Initial set up process
Initial setup on Shopify can be time-consuming. Although the retail platform offers predefined templates to make it easier for brands to set up their stores, it takes a lot of time and effort to get there. You need to make yourself familiar with the platform during the setup process.
Selling on Amazon: Pros and cons
Selling on Amazon comes with its pros and cons: Here are a few of the advantages of selling on Amazon:
Pre-existing customer base
Starting a new business or taking your business online means your marketing funnel needs to be built from scratch. With millions of customers and a good conversion rate, Amazon’s SEO strategy makes it easier to rank and sell your products.
Any seller can get started on Amazon. Get your account details right and follow Amazon’s guidelines, you are good to go. Setup on Amazon involves fewer steps than Shopify.
When it comes to shopping online, customers tend to be reluctant to purchase from unknown stores. With Amazon, sellers benefit from its brand authority and reliability.
Fulfillment by Amazon (FBA)
With over 100 million Prime customers in the US alone, Amazon FBA gives an edge to sellers to gain more sales. Consumers are more inclined to purchase from a listing that is “Fulfilled by Amazon.”
While Amazon doesn’t offer an e-commerce university like Shopify, it does provide a seller forum where sellers can communicate and learn from one another.
I can’t stop emphasizing the significance of Amazon SEO.
Your product listings need to be well-optimized with relevant search terms. The higher you rank, the better sales you generate. Also, since your listing pages are hosted on Amazon that has high domain authority, chances are that your listings will be visible on Google as well.
Few disadvantages include:
Access to customers’ list
Amazon keeps the customers’ contact information private. So it’s hard to optimize your sales funnel and understand your customers’ shopping behavior.
Amazon is highly competitive when it comes to pricing. Don’t forget that you’ll be competing against established sellers and some big brands, including Amazon. These brands will have supply chain and cost advantages when compared to you.
Shopify has a clear advantage when it comes to customization and brand development. It provides everything from business name generator, logo creator to custom URL setup to customize and develop your brand.
Recommended Guide: The Power of Branding on Amazon.
Amazon vs Shopify: Our Verdict
Should you go all-in on Shopify or Amazon? I would rather say not to. I wouldn’t advise putting all eggs in one basket. You don’t want to miss out on the mutually exclusive benefits of each platform. So incorporating both Amazon and Shopify into your business makes better sense.
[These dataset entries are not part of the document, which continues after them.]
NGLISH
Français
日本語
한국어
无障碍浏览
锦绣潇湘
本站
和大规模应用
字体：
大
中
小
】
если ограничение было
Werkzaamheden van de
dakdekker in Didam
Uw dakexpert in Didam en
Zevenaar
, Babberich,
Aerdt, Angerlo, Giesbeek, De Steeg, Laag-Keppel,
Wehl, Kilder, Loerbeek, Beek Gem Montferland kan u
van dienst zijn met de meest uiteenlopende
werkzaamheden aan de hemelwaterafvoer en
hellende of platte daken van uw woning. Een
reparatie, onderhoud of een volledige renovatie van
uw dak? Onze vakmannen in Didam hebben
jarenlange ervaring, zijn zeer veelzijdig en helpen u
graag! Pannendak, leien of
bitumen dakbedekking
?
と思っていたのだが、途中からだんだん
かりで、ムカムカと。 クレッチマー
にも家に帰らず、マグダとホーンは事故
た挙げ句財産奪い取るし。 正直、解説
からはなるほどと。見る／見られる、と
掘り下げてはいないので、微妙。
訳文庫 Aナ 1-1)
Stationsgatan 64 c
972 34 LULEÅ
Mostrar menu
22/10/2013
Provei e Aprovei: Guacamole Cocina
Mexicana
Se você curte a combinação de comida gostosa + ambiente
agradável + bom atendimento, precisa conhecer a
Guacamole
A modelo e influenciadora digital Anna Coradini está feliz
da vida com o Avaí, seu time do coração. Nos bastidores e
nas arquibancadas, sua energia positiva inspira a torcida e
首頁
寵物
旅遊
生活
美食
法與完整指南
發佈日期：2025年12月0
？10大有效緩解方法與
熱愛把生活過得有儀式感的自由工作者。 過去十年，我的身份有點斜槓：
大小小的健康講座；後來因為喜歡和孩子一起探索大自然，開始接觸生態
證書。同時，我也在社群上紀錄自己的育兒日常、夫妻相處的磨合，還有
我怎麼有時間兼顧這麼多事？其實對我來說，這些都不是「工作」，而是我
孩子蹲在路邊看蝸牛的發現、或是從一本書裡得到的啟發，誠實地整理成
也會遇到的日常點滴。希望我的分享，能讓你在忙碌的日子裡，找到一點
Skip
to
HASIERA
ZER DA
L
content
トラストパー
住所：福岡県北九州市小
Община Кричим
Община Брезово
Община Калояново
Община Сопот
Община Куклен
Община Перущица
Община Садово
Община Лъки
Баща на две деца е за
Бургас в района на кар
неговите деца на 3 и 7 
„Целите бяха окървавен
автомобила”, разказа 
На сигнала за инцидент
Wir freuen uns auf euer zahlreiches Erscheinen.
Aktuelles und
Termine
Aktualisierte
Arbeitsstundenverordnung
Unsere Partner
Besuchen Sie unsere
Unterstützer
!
For most sellers, Amazon is a better option, especially if you are just starting. For an existing seller, it’s nice to take control over Shopify. However, driving traffic is a huge part of selling online, and gaining visibility is a daunting job. Though most sellers may not realize, with millions of shoppers, Amazon makes it easier.
You should use Amazon if:
- You are a new seller without a customer base and want to scale your business
- You are looking for a hassle-free way to start almost immediately
- You don’t mind having competition
You should use Shopify if:
- You want to build your online presence
- You can put extra effort into building your online store
- You are not keen on competition
- You can wait before you have a consistent customer base or if you have an existing customer base
Using Amazon with Shopify
When both Amazon and Shopify serve their purposes, why don’t you use them both?
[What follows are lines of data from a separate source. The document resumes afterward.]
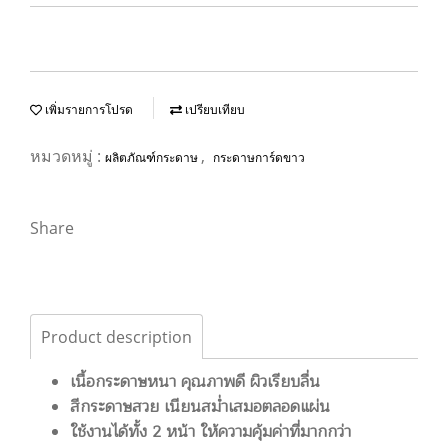
เพิ่มรายการโปรด
เปรียบเทียบ
หมวดหมู่ :
,
ผลิตภัณฑ์กระดาษ
กระดาษการ์ดขาว
Share
Product description
เนื้อกระดาษหนา คุณภาพดี ผิวเรียบลื่น
สีกระดาษสวย เนียนสม่ำเสมอตลอดแผ่น
ใช้งานได้ทั้ง 2 หน้า ให้ความคุ้มค่าที่มากกว่า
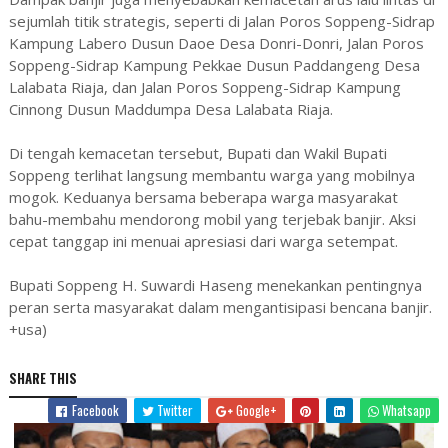
sejumlah titik strategis, seperti di Jalan Poros Soppeng-Sidrap
Kampung Labero Dusun Daoe Desa Donri-Donri, Jalan Poros
Soppeng-Sidrap Kampung Pekkae Dusun Paddangeng Desa
Lalabata Riaja, dan Jalan Poros Soppeng-Sidrap Kampung
Cinnong Dusun Maddumpa Desa Lalabata Riaja.
Di tengah kemacetan tersebut, Bupati dan Wakil Bupati
Soppeng terlihat langsung membantu warga yang mobilnya
mogok. Keduanya bersama beberapa warga masyarakat
bahu-membahu mendorong mobil yang terjebak banjir. Aksi
cepat tanggap ini menuai apresiasi dari warga setempat.
Bupati Soppeng H. Suwardi Haseng menekankan pentingnya
peran serta masyarakat dalam mengantisipasi bencana banjir.
+usa)
SHARE THIS
Facebook
Twitter
Google+
Whatsapp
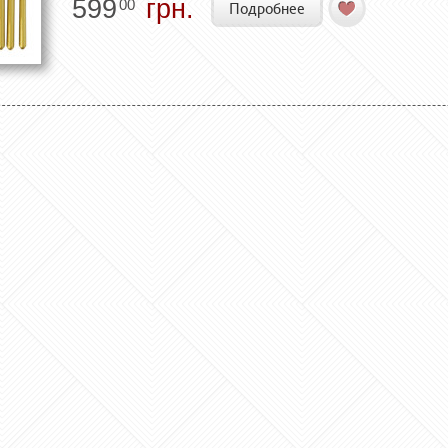
599
грн.
00
Подробнее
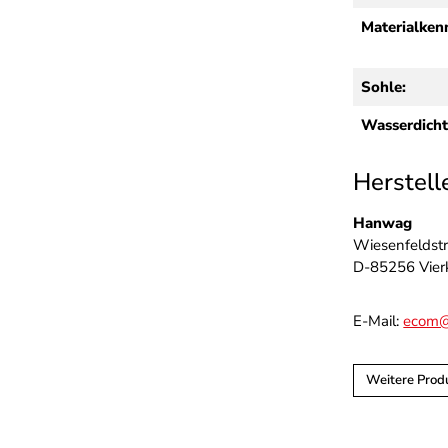
Materialken
Sohle:
Wasserdicht
Herstell
Hanwag
Wiesenfeldstr
D-85256 Vier
E-Mail:
ecom@
Weitere Pro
Yes, you can integrate both Amazon and Shopify. Build your e-commerce empire and capture the shoppers from the world’s largest marketplace at the same time in just a few clicks.
If you want to know how to integrate Amazon with Shopify, check out this article.
If you want to know which platform to use, you need to figure out how much control you want, how much time and effort you can put in, and ultimately, how you want your business to grow.
The decision gets simplified when you know what you want most for your business in the selling process.